Hanno passato alcuni decenni insieme ed è cresciuto di così poco, anche se già cammina.
Non che si aspettasse qualcosa di diverso da uno degli eredi di Romulus.

Veneziano Vargas.
Romulus ha deciso, poco prima di sparire definitivamente dalla faccia della terra, che il cognome dei suoi pargoli sarebbe stato quello, diverso dal suo, nella speranza di nascondere in parte il legame con loro.

Ma, se Sicilia è un minimo furba come la ricorda, anche lei riconoscerà che è una scelta stupida, ma che nessuna delle due ha potuto negare ad un uomo morente.
Entrambi, anche se per motivi diversi, assomigliano al grandioso (e ormai morto e solo un nome nella storia) Impero Romano.

Romano ha i capelli della sua stessa sfumatura castana, Veneziano ha ereditato gli occhi caldi e dolci come il miele di tiglio più scuro. Entrambi posseggono un ricciolo, nella stessa posizione in cui si trovava uno dei due di Romulus. Hanno il suo sorriso splendente, ammaliante.
E hanno un odore estremamente simile, un'aura uguale anche se più debole, e sono destinati a soffrire come tutti loro.

Spera solo che Romulus abbia fatto la scelta saggia, scegliendo di consegnarlo nelle mani di Venetia.
Lo ricorda poco, l'avrà visto tre volte al massimo, ma si ricorda che era un giovinastro irrequieto, dagli occhi vispi e intelligenti, ma estremamente chiuso in se stesso.

Chissà se è cambiato, chissà se è tornato ancora più giovane, come è successo a lei.
Già faceva fatica a farsi valere come donna, ora che è una bambina deve usare ancora più potere ed è usurante.
Soprattutto per non fare incuriosire nessuno riguardo Veneziano.

Sospira lentamente e cerca di scacciare lontano i brutti pensieri osservando il faccino sereno del bimbo che trasporta. E che non ha nessuna idea di quanto sia importante e di quanto è ambito.

Prega dei che l'hanno delusa (e anche un Dio onnipotente che è un controsenso unico, appena si guarda oltre la coltre di fumo benevolo) che quel bambino possa vivere una vita serena sotto l'ala di Venetia.
Ad un certo punto la carrozza si ferma.

Galatea aggrotta le sopracciglia. Il cocchiere apre la cabina e decreta: <Siamo quasi arrivati a Venezia, ma non possiamo proseguire in carrozza.>

<Come mai?> domanda imperiosa lei, anche se la sua vocina da bimba è tutto fuorché imponente.
<Guardi lei stessa.> commenta il cocchiere, invitandola a scendere.
Galatea, dubbiosa, ma risoluta, scende e guarda.

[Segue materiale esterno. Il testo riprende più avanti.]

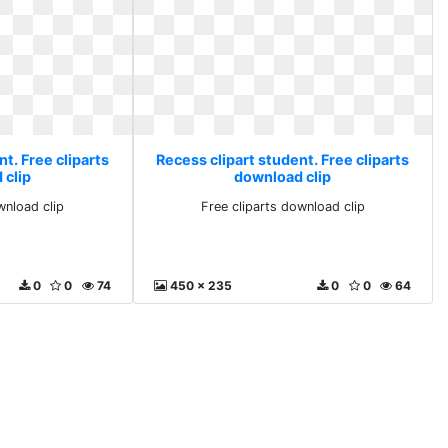
t. Free cliparts
Recess clipart student. Free cliparts
 clip
download clip
wnload clip
Free cliparts download clip
0
0
74
450 x 235
0
0
64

E non crede ai suoi occhi.
Che stregoneria è quella?
Come fa una città ad esistere sull'acqua?
Sembra sospesa e, essendo ancora mattina abbastanza presto, l'acqua è tinta dei colori rosati e arancioni del cielo: la città sembra quasi fluttuare in aria, con il sole che l'accarezza e accetta che tale esistenza contro natura esista.

<Oh.> riesce solo a dire Galatea, tornando verso la carrozza. Riflette qualche secondo, poi decreta: <Ci sarà sicuramente una locanda nei dintorni. Andiamo lì, dove mi aspetterai con la carrozza che proteggerai. Io e il bambino invece proseguiremo verso la città.>

<D'accordo.> acconsente l'umano, tornando al suo posto, alla guida dei cavalli.
Galatea torna nella carrozza.
Accarezza il volto della (si spera) futura e potente nazione, per poi scrollarlo delicatamente per la spalla.

Veneziano strizza gli occhi, sbadiglia e solleva la testa, mettendosi seduto.
Sbatte ripetutamente gli occhi, poi mette a fuoco. Sfrega gli occhietti e domanda, con la sua voce acuta e sottile: <Sì?>

<Tra poco non potremo più proseguire a piedi, quindi ti ho svegliato così sarai pronto a camminare.> spiega Galatea.
<Se mi stanco mi porti tu?> domanda candido Veneziano.